On the topic of tax collection, Aurangzeb stated that the government is reducing human intervention in the Federal Board of Revenue (FBR) by integrating modern technology, such as artificial intelligence, to minimize corruption and leakage. He noted that the tax policy has been removed from the FBR and placed under the Ministry of Finance, a move aimed at improving efficiency.
To meet IMF requirements, the government in February separated tax policy from the tax collection body and established the Tax Policy Office (TPO), which will be overseen by the finance minister. This office will handle tax policy analysis, data modeling, revenue forecasting, and international tax agreements. The transition of the policy wing from FBR to the Ministry of Finance will take a few months, with full implementation expected by the 2025-26 fiscal year.
In a separate meeting, Finance Minister Aurangzeb met with Muzzammil Aslam, Adviser on Finance to the Khyber Pakhtunkhwa Chief Minister, to discuss fiscal matters.

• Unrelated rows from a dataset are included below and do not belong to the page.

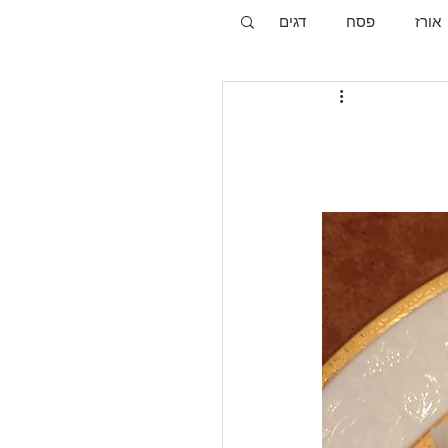
אורז
פסח
דגים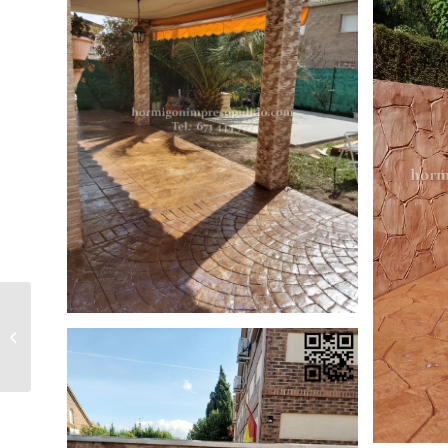
Hormigón Impreso Pancorbo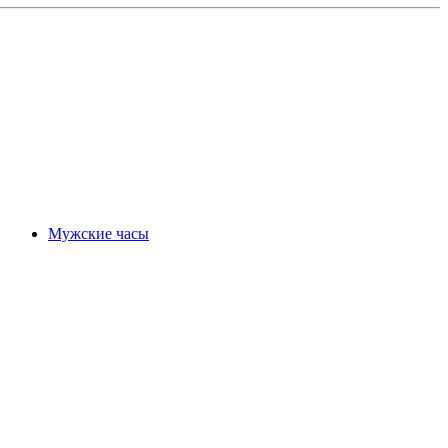
Мужские часы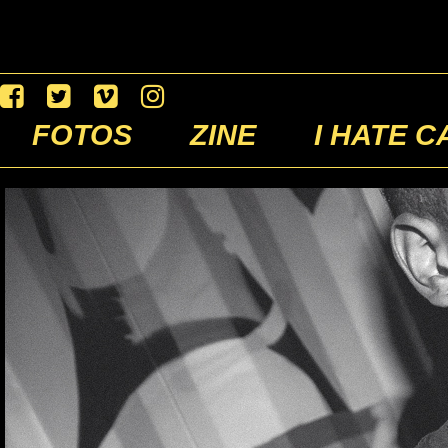
FOTOS
ZINE
I HATE C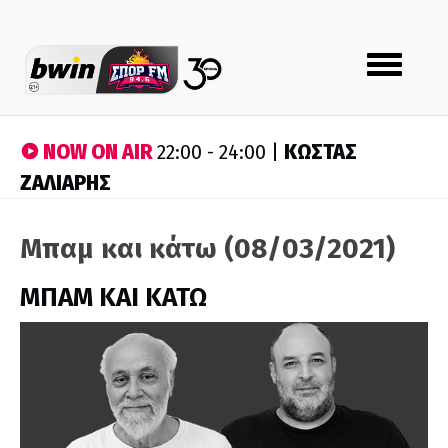
Toggle
navigation
NOW ON AIR
ΚΩΣΤΑΣ
22:00 - 24:00 |
ΖΑΛΙΑΡΗΣ
Μπαμ και κάτω (08/03/2021)
ΜΠΑΜ ΚΑΙ ΚΑΤΩ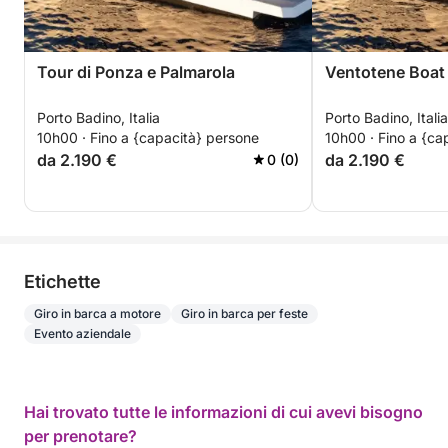
Tour di Ponza e Palmarola
Ventotene Boat
Porto Badino, Italia
Porto Badino, Italia
10h00 · Fino a {capacità} persone
10h00 · Fino a {ca
da 2.190 €
da 2.190 €
0 (0)
Etichette
Giro in barca a motore
Giro in barca per feste
Evento aziendale
Hai trovato tutte le informazioni di cui avevi bisogno
per prenotare?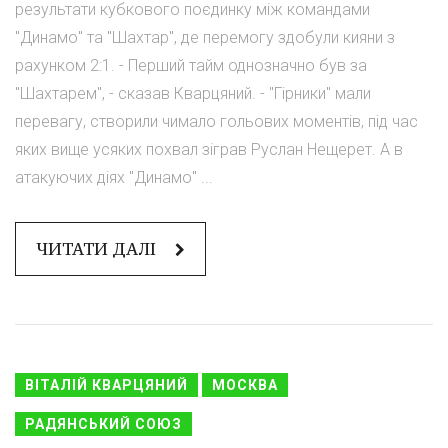
результати кубкового поєдинку між командами
"Динамо" та "Шахтар", де перемогу здобули кияни з
рахунком 2:1. - Перший тайм однозначно був за
"Шахтарем", - сказав Кварцяний. - "Гірники" мали
перевагу, створили чимало гольових моментів, під час
яких вище усяких похвал зіграв Руслан Нещерет. А в
атакуючих діях "Динамо" ...
ЧИТАТИ ДАЛІ
ВІТАЛІЙ КВАРЦЯНИЙ
МОСКВА
РАДЯНСЬКИЙ СОЮЗ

Aurangzeb congratulated the KP government on its implementation of the National Fiscal Pact and Agricultural Income Tax. He assured the provincial government that concerns regarding the National Finance Commission (NFC) Award would be reviewed, emphasizing the government’s intent to collaborate with all provinces.
Aslam raised concerns about the cessation of funds for merged districts under the Accelerated Implementation Programme (AIP) and Annual Development Programme (ADP), stating that while Rs66 billion was allocated for merged districts in the current budget, their expenditures had reached nearly Rs104 billion. He called for interim solutions through the NFC Award to address the funding shortfall and urged early consultations on budget matters, tax enforcement, and salary and pension issues.